===== INPUT RECORDS =====

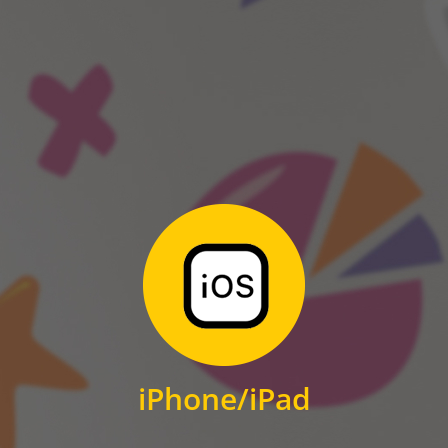
ANDROID
Zum Download
für iPhone und iPad
iPhone/iPad
IOS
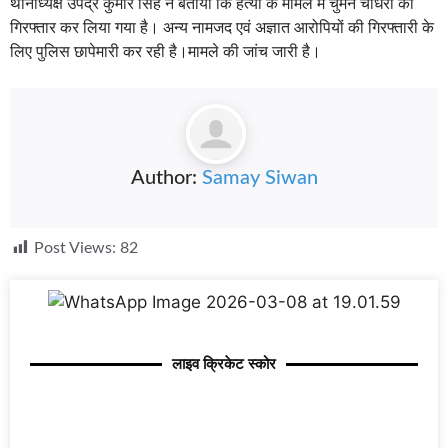
थानाध्यक्ष उपेंद्र कुमार सिंह ने बताया कि हत्या के मामले में चुमन चौधरी को
गिरफ्तार कर लिया गया है। अन्य नामजद एवं अज्ञात आरोपियों की गिरफ्तारी के
लिए पुलिस छापेमारी कर रही है।मामले की जांच जारी है।
Author:
Samay Siwan
Post Views:
82
लाइव क्रिकेट स्कोर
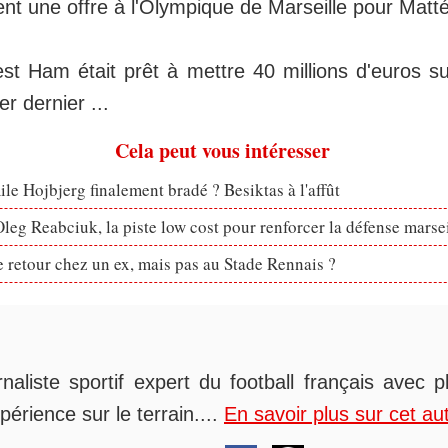
t une offre à l'Olympique de Marseille pour Mat
st Ham était prêt à mettre 40 millions d'euros su
r dernier ...
Cela peut vous intéresser
le Hojbjerg finalement bradé ? Besiktas à l'affût
eg Reabciuk, la piste low cost pour renforcer la défense marsei
retour chez un ex, mais pas au Stade Rennais ?
rnaliste sportif expert du football français avec 
périence sur le terrain....
En savoir plus sur cet au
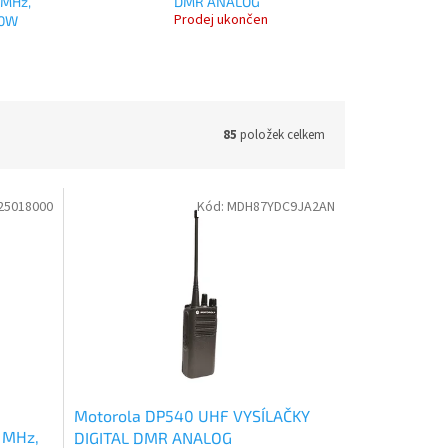
 MHz,
DMR ANALOG
Prodej ukončen
00W
85
položek celkem
25018000
Kód:
MDH87YDC9JA2AN
Motorola DP540 UHF VYSÍLAČKY
2 MHz,
DIGITAL DMR ANALOG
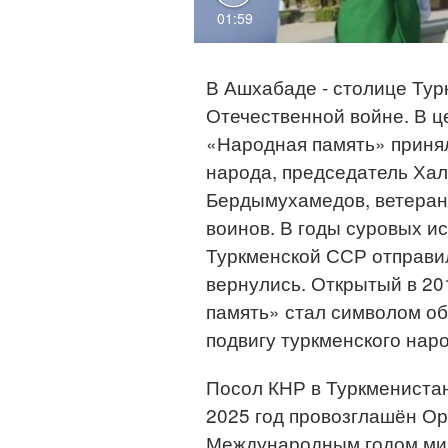
01:59
В Ашхабаде - столице Тур
Отечественной войне. В 
«Народная память» приня
народа, председатель Ха
Бердымухамедов, ветеран
воинов. В годы суровых и
Туркменской ССР отправил
вернулись. Открытый в 2
память» стал символом о
подвигу туркменского нар
Посол КНР в Туркмениста
2025 год провозглашён О
Международным годом мир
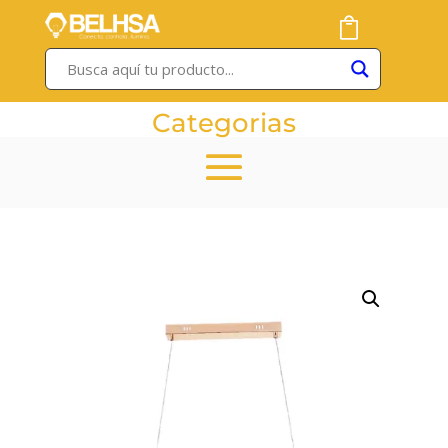
Categorias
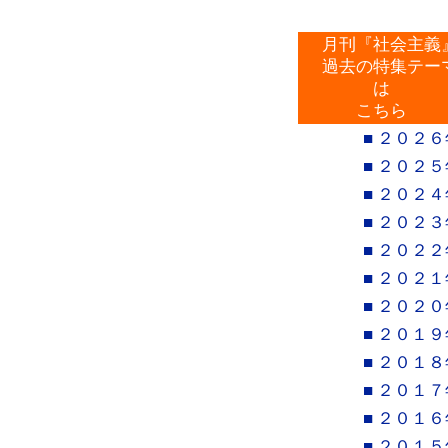
月刊『社会主義
過去の特集テー
は
こちら
■ ２０２６
■ ２０２５
■ ２０２４
■ ２０２３
■ ２０２２
■ ２０２１
■ ２０２０
■ ２０１９
■ ２０１８
■ ２０１７
■ ２０１６
■ ２０１５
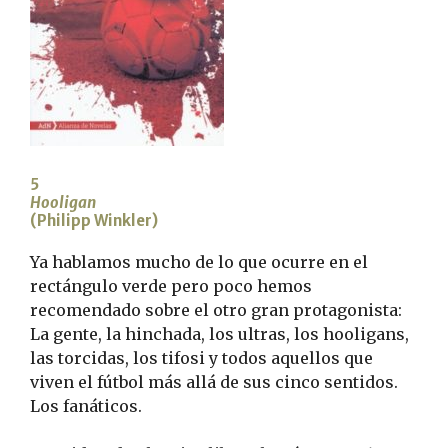
5
Hooligan
(Philipp Winkler)
Ya hablamos mucho de lo que ocurre en el
rectángulo verde pero poco hemos
recomendado sobre el otro gran protagonista:
La gente, la hinchada, los ultras, los hooligans,
las torcidas, los tifosi y todos aquellos que
viven el fútbol más allá de sus cinco sentidos.
Los fanáticos.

=====

DESCRIPTION OF THE TASK: Pull every line containing "pour" out of the entries.

EXERCISE RESPONSE:
t une offre à l'Olympique de Marseille pour Mat
eg Reabciuk, la piste low cost pour renforcer la défense marsei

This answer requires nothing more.